Luminor completes pan-Baltic pool with Lithuanian assets
Luminor Bank has added Lithuanian assets to its cover pool, following the addition of Latvian mortgage loans in September, meaning that it has completed the anticipated pan-Baltic cover pool that it promised when entering the market with its Estonian debut in March.
Luminor opened Baltic covered bond issuance in March with a €500m five year deal issued under Estonian legislation and with a cover pool that at the time comprised only Estonian mortgage loans.
However, the move was part of efforts to create a pan-Baltic covered bond market with the potential to achieve critical mass that the three countries might struggle to achieve individually, and although Estonia was the only one of the three Baltic states to have covered bond legislation in place, neighbours Latvia and Lithuania have also been working on legislation.
At the time of the issue, Luminor said that it would add mortgage loans to its cover pool from Latvia and Lithuania, and it has now done so, with the addition of Lithuanian assets coming after it on 7 September added a Latvian portfolio.
Kaire Husu, treasury and ALM, risk management and projects unit manager, Luminor Bank, told The CBR that the completion of the pan-Baltic cover pool represents a big step forward in improving the capital markets in the Baltic region.

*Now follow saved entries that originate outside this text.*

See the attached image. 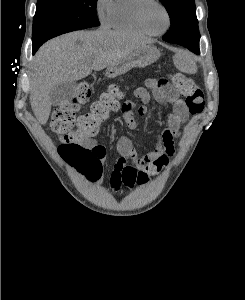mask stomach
Segmentation results:
<instances>
[{
    "instance_id": "0dacf381",
    "label": "stomach",
    "mask_w": 245,
    "mask_h": 300,
    "mask_svg": "<svg viewBox=\"0 0 245 300\" xmlns=\"http://www.w3.org/2000/svg\"><path fill=\"white\" fill-rule=\"evenodd\" d=\"M160 52L152 46H144L136 49L125 58L107 67L106 76L114 78L122 75L132 68H143L156 62Z\"/></svg>"
}]
</instances>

According to Husu, Estonian loans now make up 32% of the cover pool, Latvian loans 29%, and Lithuanian loans 39%, although she noted this may change slightly over time. As of the second quarter, a higher share of Luminor Bank’s overall loan portfolio comprised lending in Lithuania (44%) and Latvia (30%) than Estonia (26%).

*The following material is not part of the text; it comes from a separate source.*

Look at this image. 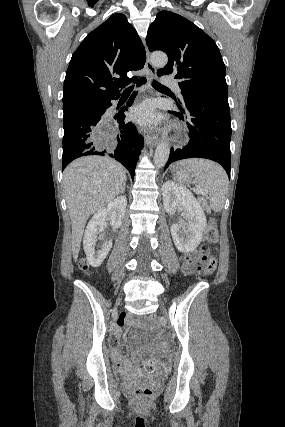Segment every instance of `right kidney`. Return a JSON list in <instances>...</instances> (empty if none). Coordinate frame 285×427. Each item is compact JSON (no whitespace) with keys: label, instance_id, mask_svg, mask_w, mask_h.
<instances>
[{"label":"right kidney","instance_id":"right-kidney-1","mask_svg":"<svg viewBox=\"0 0 285 427\" xmlns=\"http://www.w3.org/2000/svg\"><path fill=\"white\" fill-rule=\"evenodd\" d=\"M126 206L127 198L125 196L117 197L108 203L106 207L97 211L89 221L84 233L83 247L91 266L99 267L112 247V240H105L101 249L96 250L98 234L104 230L107 219L110 220V224L114 229L119 228L122 224Z\"/></svg>","mask_w":285,"mask_h":427}]
</instances>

The cover pool now amounts to around €2.4bn.
Although not unprecedented, multi-jurisdictional residential mortgage cover pools are rare in the covered bond market.
As it did when Latvian loans were added, Moody’s today (Wednesday) affirmed the Aa1 rating of Luminor’s covered bonds upon the change to the cover pool.
“The credit quality of the Lithuanian assets, which account for 38.5% of the total cover pool, is relatively similar to the Estonian and Latvian assets, and the collateral score for the cover pool remains at 10.0%,” it said. “The overcollateralisation (OC) remains well above the OC consistent with the target rating.”
It said non-Estonian assets could cause technical and administrative problems if the cover pool separates from the issuer and authorities appoint a cover pool administrator, noting that:
(i) courts and authorities of the other Baltic countries may not recognise the power and capacity of the cover pool administrator and refuse actions the administrator requests. Certain authorities and third parties may require a power of attorney from Luminor to accept the cover pool administrator’s authority;
(ii) banking secrecy requirements without customers’ consent may hinder the cover pool administrator’s ability to perform its role in the other Baltic countries;
(iii) the transfer of a cover pool to another entity might be subject to Latvian Financial Services Authority approval.
However, the rating agency said that Luminor’s undertaking to co-operate with cover pool administrators and borrowers’ information disclosure consents mitigate these risks.